Рылеев сокрушенно вглядывался в лица гостей. День пултуской победы, Визапур, карла с незабудками… Вот чем живет Москва. Всё в прошлом. До пожара. Где же тут оппозиционные силы? Куда же меня занесло?

И как бы в ответ своим мыслям услышал неподалеку:

— Да что вы хотите ждать от столицы? Присланный оттуда Мыльников жил в Москве на счет компании и вместо помощи продал шестьдесят своих акций по две с половиной тысячи. Следственно, не только остановил приращение капиталов, но и поколебал в публике кредит компании…

В ответ сурово пробасили:

— А вы думаете в Питере не все равно? И не почешутся.

Сильно захмелевший, выхоленный чиновник, сидевший по левую руку от Рылеева, откинулся на спинку стула и сказал:

— После такого обеда хочется мечтать.

— О чем же? — поинтересовался Рылеев.

— О том, что, кабы не был я женат, женился бы на богатой купчихе, открыл бы свое дело, утроил бы состояние и выбрали бы меня городским головой. Да не просто головой, а вроде английского лорда-мэра.

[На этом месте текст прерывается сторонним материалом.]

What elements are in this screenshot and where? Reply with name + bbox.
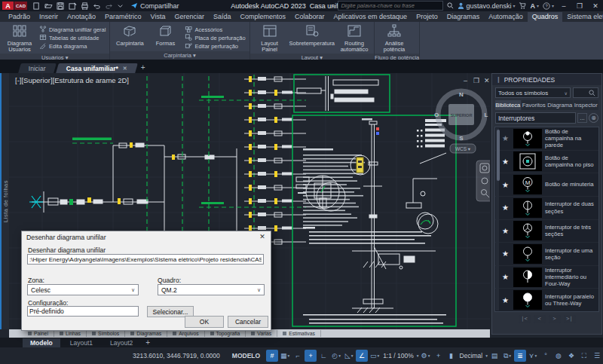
category-input[interactable]: Interruptores bbox=[495, 112, 576, 124]
config-input[interactable] bbox=[27, 306, 139, 317]
quick-properties-icon[interactable]: ▤ bbox=[488, 350, 500, 362]
edita-diagrama-button[interactable]: Edita diagrama bbox=[39, 42, 106, 50]
gizmo-icon[interactable]: ° bbox=[540, 350, 552, 362]
cancel-button[interactable]: Cancelar bbox=[228, 316, 268, 328]
isodraft-icon[interactable]: ◺▾ bbox=[343, 350, 355, 362]
lineweight-icon[interactable]: ▭▾ bbox=[369, 350, 381, 362]
ribbon-tab-aplicativos-em-destaque[interactable]: Aplicativos em destaque bbox=[329, 12, 412, 22]
ribbon-tab-sistema-eletrico[interactable]: Sistema eletrico bbox=[562, 12, 603, 22]
new-layout-button[interactable]: + bbox=[142, 338, 153, 347]
favorite-star-icon[interactable]: ★ bbox=[502, 181, 510, 189]
toolbar-item-varias[interactable]: Varias bbox=[246, 330, 277, 337]
units-control[interactable]: Decimal bbox=[458, 352, 485, 359]
diagrama-unifilar-geral-button[interactable]: Diagrama unifilar geral bbox=[39, 26, 106, 33]
quadro-dropdown[interactable]: QM.2∨ bbox=[158, 284, 265, 295]
graphics-performance-icon[interactable]: ❖ bbox=[565, 350, 577, 362]
ribbon-panel-title[interactable]: Carpintaria ▾ bbox=[110, 51, 249, 60]
crosshair-icon[interactable]: + bbox=[433, 350, 445, 362]
selection-cycling-icon[interactable]: ≣ bbox=[514, 350, 526, 362]
palette-tab-biblioteca[interactable]: Biblioteca bbox=[495, 100, 521, 110]
app-logo-icon[interactable]: A bbox=[2, 2, 14, 10]
toolbar-item-arquivos[interactable]: Arquivos bbox=[167, 330, 204, 337]
help-icon[interactable]: ?▾ bbox=[543, 2, 554, 10]
ribbon-tab-automacao[interactable]: Automação bbox=[484, 12, 528, 22]
carpentry-button[interactable]: Carpintaria bbox=[114, 23, 145, 47]
favorite-star-icon[interactable]: ★ bbox=[502, 158, 510, 166]
search-expand-icon[interactable]: ▸ bbox=[332, 3, 334, 8]
minimize-button[interactable]: – bbox=[558, 2, 570, 10]
new-file-icon[interactable] bbox=[31, 2, 41, 11]
symbol-search-box[interactable] bbox=[573, 87, 598, 98]
layout-panel-button[interactable]: LayoutPainel bbox=[254, 23, 286, 54]
editar-perfuracao-button[interactable]: Editar perfuração bbox=[185, 42, 245, 50]
file-tab-casa-unifamiliar[interactable]: Casa unifamiliar*✕ bbox=[56, 63, 138, 73]
power-analysis-button[interactable]: Análisepotência bbox=[378, 23, 410, 54]
user-menu[interactable]: gustavo.denski▾ bbox=[458, 2, 515, 10]
viewport-label[interactable]: [-][Superior][Estrutura de arame 2D] bbox=[15, 76, 129, 84]
plot-icon[interactable] bbox=[79, 2, 90, 11]
grid-icon[interactable]: # bbox=[266, 350, 278, 362]
symbol-list-item[interactable]: ★Interruptor de uma seção bbox=[495, 243, 598, 266]
ribbon-tab-colaborar[interactable]: Colaborar bbox=[290, 12, 329, 22]
file-tab-close-icon[interactable]: ✕ bbox=[123, 66, 127, 72]
favorite-star-icon[interactable]: ★ bbox=[502, 296, 510, 304]
project-path-input[interactable] bbox=[27, 254, 264, 265]
ribbon-tab-quadros[interactable]: Quadros bbox=[528, 12, 563, 22]
dialog-title[interactable]: Desenhar diagrama unifilar bbox=[22, 231, 271, 243]
routing-button[interactable]: Routingautomático bbox=[338, 23, 370, 54]
pager-next-icon[interactable]: > bbox=[549, 315, 561, 323]
tabelas-de-utilidade-button[interactable]: Tabelas de utilidade bbox=[39, 34, 106, 41]
ribbon-tab-diagramas[interactable]: Diagramas bbox=[442, 12, 485, 22]
ribbon-tab-projeto[interactable]: Projeto bbox=[412, 12, 442, 22]
monitor-icon[interactable]: ⧉▾ bbox=[501, 350, 513, 362]
symbol-list-item[interactable]: ★Interruptor de três seções bbox=[495, 220, 598, 243]
palette-tab-inspector[interactable]: Inspector bbox=[574, 100, 599, 110]
model-space-button[interactable]: MODELO bbox=[232, 352, 260, 359]
infocenter-search-input[interactable] bbox=[338, 1, 443, 11]
ribbon-tab-vista[interactable]: Vista bbox=[146, 12, 170, 22]
new-file-tab-button[interactable]: + bbox=[139, 63, 148, 72]
annotation-scale-control[interactable]: 1:1 / 100% bbox=[381, 352, 415, 359]
search-icon[interactable] bbox=[447, 2, 454, 9]
toolbar-item-diagramas[interactable]: Diagramas bbox=[125, 330, 167, 337]
cart-icon[interactable] bbox=[519, 2, 526, 9]
acessorios-button[interactable]: Acessórios bbox=[185, 26, 245, 33]
isolate-objects-icon[interactable]: ◍ bbox=[552, 350, 565, 362]
symbol-list-scrollbar[interactable] bbox=[496, 128, 499, 310]
symbol-list-item[interactable]: ★Interruptor de duas seções bbox=[495, 197, 598, 220]
ribbon-tab-gerenciar[interactable]: Gerenciar bbox=[170, 12, 209, 22]
customization-menu-icon[interactable]: ☰ bbox=[591, 350, 603, 362]
pager-prev-icon[interactable]: < bbox=[534, 315, 546, 323]
favorite-star-icon[interactable]: ★ bbox=[502, 249, 510, 258]
toolbar-item-simbolos[interactable]: Símbolos bbox=[87, 330, 125, 337]
symbol-filter-dropdown[interactable]: Todos os símbolos∨ bbox=[495, 87, 571, 98]
pager-last-icon[interactable]: >| bbox=[564, 315, 576, 323]
restore-button[interactable]: ❐ bbox=[574, 2, 586, 10]
snap-icon[interactable]: ▦▾ bbox=[279, 350, 291, 362]
customize-qat-icon[interactable] bbox=[115, 2, 126, 11]
dialog-close-icon[interactable]: ✕ bbox=[257, 233, 268, 240]
close-button[interactable]: ✕ bbox=[589, 2, 601, 10]
share-button[interactable]: Compartilhar bbox=[131, 2, 179, 10]
symbol-list-item[interactable]: ★Botão de campainha no piso bbox=[495, 151, 598, 174]
ribbon-tab-padrao[interactable]: Padrão bbox=[4, 12, 35, 22]
symbol-list-item[interactable]: ★Botão de campainha na parede bbox=[495, 127, 598, 151]
symbol-list-item[interactable]: ★Interruptor intermediário ou Four-Way bbox=[495, 266, 598, 289]
annotation-monitor-icon[interactable]: ▮ bbox=[445, 350, 458, 362]
shapes-button[interactable]: Formas bbox=[149, 23, 181, 47]
palette-tab-favoritos[interactable]: Favoritos bbox=[522, 100, 547, 110]
ok-button[interactable]: OK bbox=[185, 316, 224, 328]
pager-first-icon[interactable]: |< bbox=[519, 315, 531, 323]
toolbar-item-estimativas[interactable]: Estimativas bbox=[277, 330, 321, 337]
annotation-settings-icon[interactable]: ⚙▾ bbox=[420, 350, 432, 362]
category-browse-button[interactable]: ... bbox=[577, 113, 587, 123]
zona-dropdown[interactable]: Celesc∨ bbox=[27, 284, 139, 295]
ribbon-tab-inserir[interactable]: Inserir bbox=[35, 12, 63, 22]
clean-screen-icon[interactable]: ⛶ bbox=[578, 350, 590, 362]
panel-diagram-button[interactable]: DiagramaUsuarios bbox=[4, 23, 35, 54]
open-file-icon[interactable] bbox=[43, 2, 54, 11]
ribbon-tab-complementos[interactable]: Complementos bbox=[236, 12, 291, 22]
symbol-list-item[interactable]: ★Interruptor paralelo ou Three-Way bbox=[495, 289, 598, 311]
layout-tab-layout1[interactable]: Layout1 bbox=[63, 338, 100, 347]
layout-tab-modelo[interactable]: Modelo bbox=[23, 338, 60, 347]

— И о чем бы мечтал тогда лорд-мэр? — засмеялся Рылеев.

— Известно, о чем, — живо откликнулся сосед чиновника, мужчина с окладистой бородой, явно купеческого обличья. — О чем мечтают лорды-мэры? О представительном правительстве. Король у них, как видно, для проформы. О конституции, вот о чем мечтал бы городской голова!

— Я этого не говорил, — всполошился чиновник.

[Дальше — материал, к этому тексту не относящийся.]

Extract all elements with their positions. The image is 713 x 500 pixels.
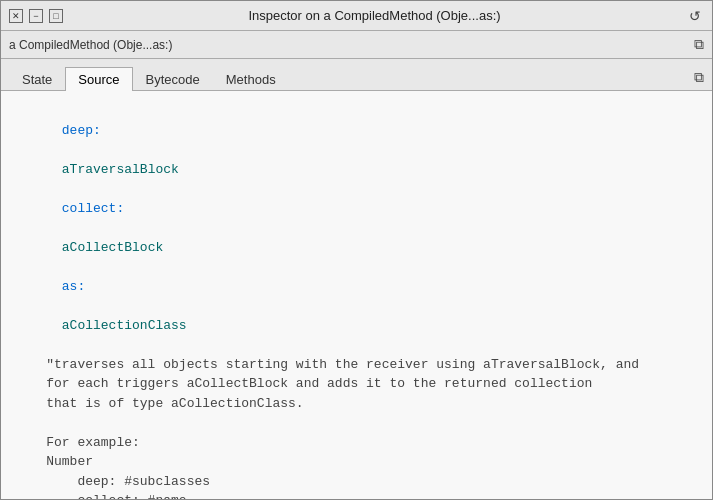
comment-line-1: "traverses all objects starting with the… xyxy=(15,355,698,375)
comment-line-3: that is of type aCollectionClass. xyxy=(15,394,698,414)
tab-source[interactable]: Source xyxy=(65,67,132,91)
blank-line-1 xyxy=(15,413,698,433)
example-number: Number xyxy=(15,452,698,472)
tab-bytecode[interactable]: Bytecode xyxy=(133,67,213,91)
example-header: For example: xyxy=(15,433,698,453)
sig-deep-keyword: deep: xyxy=(62,123,101,138)
sig-collection-param: aCollectionClass xyxy=(62,318,187,333)
window-title: Inspector on a CompiledMethod (Obje...as… xyxy=(63,8,686,23)
minimize-button[interactable]: − xyxy=(29,9,43,23)
example-deep: deep: #subclasses xyxy=(15,472,698,492)
method-signature-line: deep: aTraversalBlock collect: aCollectB… xyxy=(15,101,698,355)
refresh-button[interactable]: ↺ xyxy=(686,7,704,25)
sig-as-keyword: as: xyxy=(62,279,85,294)
main-window: ✕ − □ Inspector on a CompiledMethod (Obj… xyxy=(0,0,713,500)
tab-methods[interactable]: Methods xyxy=(213,67,289,91)
sig-collect-keyword: collect: xyxy=(62,201,124,216)
sig-traversal-param: aTraversalBlock xyxy=(62,162,179,177)
code-content: deep: aTraversalBlock collect: aCollectB… xyxy=(1,91,712,499)
comment-line-2: for each triggers aCollectBlock and adds… xyxy=(15,374,698,394)
tabs-bar: State Source Bytecode Methods ⧉ xyxy=(1,59,712,91)
sig-collect-param: aCollectBlock xyxy=(62,240,163,255)
title-bar: ✕ − □ Inspector on a CompiledMethod (Obj… xyxy=(1,1,712,31)
copy-icon[interactable]: ⧉ xyxy=(694,36,704,53)
tab-state[interactable]: State xyxy=(9,67,65,91)
maximize-button[interactable]: □ xyxy=(49,9,63,23)
window-subtitle: a CompiledMethod (Obje...as:) xyxy=(9,38,694,52)
tabs-icon[interactable]: ⧉ xyxy=(694,69,704,90)
window-controls: ✕ − □ xyxy=(9,9,63,23)
example-collect: collect: #name xyxy=(15,491,698,499)
close-button[interactable]: ✕ xyxy=(9,9,23,23)
window-toolbar: a CompiledMethod (Obje...as:) ⧉ xyxy=(1,31,712,59)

— Не все, что на уме, на язык просится.

Орест Сомов, правая рука Прокофьева, опасаясь, что спор дойдет до ссоры, поспешил вмешаться.

— Англия — страна негоциантов. Но и аристократия еще не упустила бразды правления. Страна незыблемого порядка, а вот во Франции все зыбко…

Его умиротворяющую речь заглушил зычный голос:

— За именинника! Славного дела отца продолжателя. — Тост этот принадлежал еще не старому купцу в модном платье, но стриженному «под горшок» и с окладистой русой бородой. Рылеев был недоволен. Он ждал продолжения разговора о конституции, с жадностью ловя все признаки осуждения правительственных мер, но услышать больше ничего не удалось. Сидевший невдалеке Греч витийствовал на весь стол дребезжащим тенором:

— Великие люди остаются великими даже в халате. Впервые моим глазам представился Державин у себя дома за столом. В угрюмой задумчивости сидел старец с бледным лицом, в белом колпаке, в беличьем тулупчике, крытом синим шелком, а из-за пазухи у него торчала голова белой собачки… Казалось бы, такая домашность, полное неглиже, а все равно — велик.

И вдруг, перегнувшись над столом к сидевшему визави Рылееву, провозгласил:

— Вам, одному из немногих, живущих ныне, он мог бы передать свою лиру! — и откинулся к спинке стула, вперив посоловевший взгляд в поэта.

Рылеев понял, что он ждет ответного мадригала, чтобы уяснить присутствующим москвичам, мало его знавшим, свое место важного петербургского гостя, но подыгрывать было ему несвойственно, и он вяло отозвался:

— Шампанского выпито изрядно.

Трудно было понять, огорчил ли Греча этот ответ, потому что слова Рылеева заглушил трубный глас батюшки, так стремительно обнявшего Греча, что конец его широкого рукава попал в тарелку с жарким. Не замечая этого, он возопил:

— С преподобными преподобен будеши, со строптивыми развратишеся!

И кто-то невпопад добродушно возразил:

— Масоны — тихие люди. Иллюминаты, алхимики…

Прокофьев, обходивший длинный стол, в это время приблизился к Рылееву.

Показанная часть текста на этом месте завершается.